Page-level text extractions:
★ ★ ★ ★ ★ ★ ★
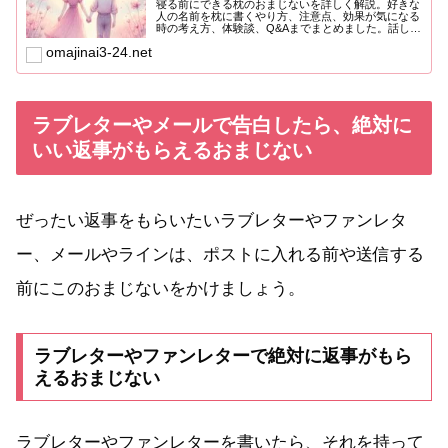
寝る前にできる枕のおまじないを詳しく解説。好きな
人の名前を枕に書くやり方、注意点、効果が気になる
時の考え方、体験談、Q&Aまでまとめました。話しか
けられたい、両思いになりたい、告白されたい人にお
omajinai3-24.net
すすめです。
ラブレターやメールで告白したら、絶対に
いい返事がもらえるおまじない
ぜったい返事をもらいたいラブレターやファンレタ
ー、メールやラインは、ポストに入れる前や送信する
前にこのおまじないをかけましょう。
ラブレターやファンレターで絶対に返事がもら
えるおまじない
ラブレターやファンレターを書いたら、それを持って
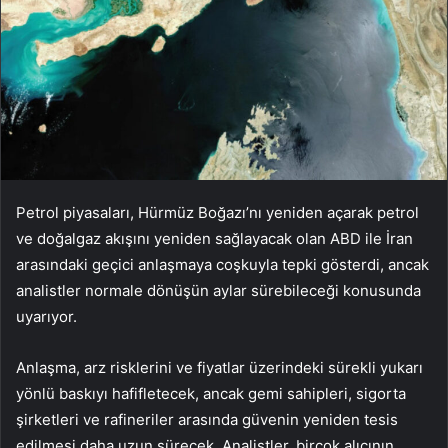
Petrol piyasaları, Hürmüz Boğazı’nı yeniden açarak petrol
ve doğalgaz akışını yeniden sağlayacak olan ABD ile İran
arasındaki geçici anlaşmaya coşkuyla tepki gösterdi, ancak
analistler normale dönüşün aylar sürebileceği konusunda
uyarıyor.
Anlaşma, arz risklerini ve fiyatlar üzerindeki sürekli yukarı
yönlü baskıyı hafifletecek, ancak gemi sahipleri, sigorta
şirketleri ve rafineriler arasında güvenin yeniden tesis
edilmesi daha uzun sürecek. Analistler, birçok alıcının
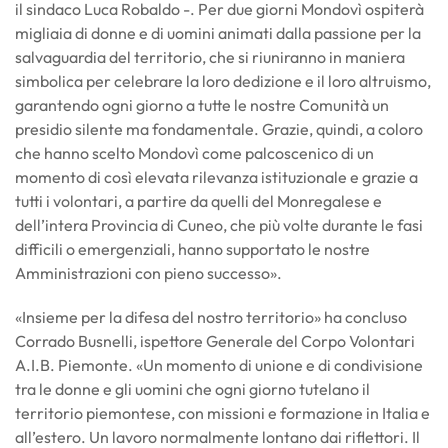
il sindaco Luca Robaldo -. Per due giorni Mondovì ospiterà
migliaia di donne e di uomini animati dalla passione per la
salvaguardia del territorio, che si riuniranno in maniera
simbolica per celebrare la loro dedizione e il loro altruismo,
garantendo ogni giorno a tutte le nostre Comunità un
presidio silente ma fondamentale. Grazie, quindi, a coloro
che hanno scelto Mondovì come palcoscenico di un
momento di così elevata rilevanza istituzionale e grazie a
tutti i volontari, a partire da quelli del Monregalese e
dell’intera Provincia di Cuneo, che più volte durante le fasi
difficili o emergenziali, hanno supportato le nostre
Amministrazioni con pieno successo».
«Insieme per la difesa del nostro territorio» ha concluso
Corrado Busnelli, ispettore Generale del Corpo Volontari
A.I.B. Piemonte. «Un momento di unione e di condivisione
tra le donne e gli uomini che ogni giorno tutelano il
territorio piemontese, con missioni e formazione in Italia e
all’estero. Un lavoro normalmente lontano dai riflettori. Il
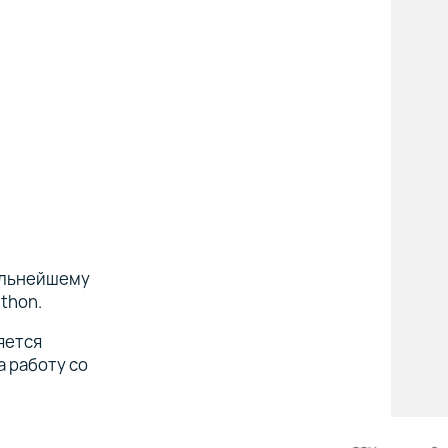
альнейшему
thon.
яется
а работу со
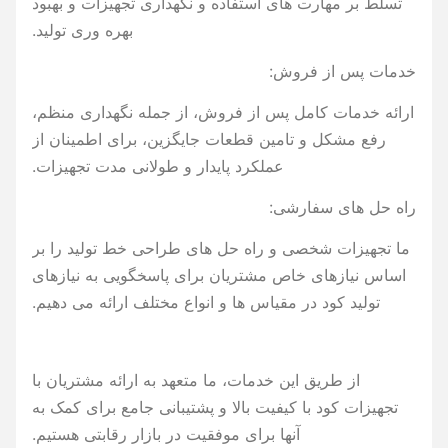
تسلط بر مهارت های استفاده و نگهداری تجهیزات و بهبود
بهره وری تولید.
خدمات پس از فروش:
ارائه خدمات کامل پس از فروش، از جمله نگهداری منظم،
رفع مشکل و تامین قطعات جایگزین، برای اطمینان از
عملکرد پایدار و طولانی مدت تجهیزات.
راه حل های سفارشی:
ما تجهیزات شخصی و راه حل های طراحی خط تولید را بر
اساس نیازهای خاص مشتریان برای پاسخگویی به نیازهای
تولید کود در مقیاس ها و انواع مختلف ارائه می دهیم.
از طریق این خدمات، ما متعهد به ارائه مشتریان با
تجهیزات کود با کیفیت بالا و پشتیبانی جامع برای کمک به
آنها برای موفقیت در بازار رقابتی هستیم.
★ ★ ★ ★ ★ ★ ★
What the task asks: In the records above, find the lines containing "مشتریان" and copy them.

The answer:
اساس نیازهای خاص مشتریان برای پاسخگویی به نیازهای
از طریق این خدمات، ما متعهد به ارائه مشتریان با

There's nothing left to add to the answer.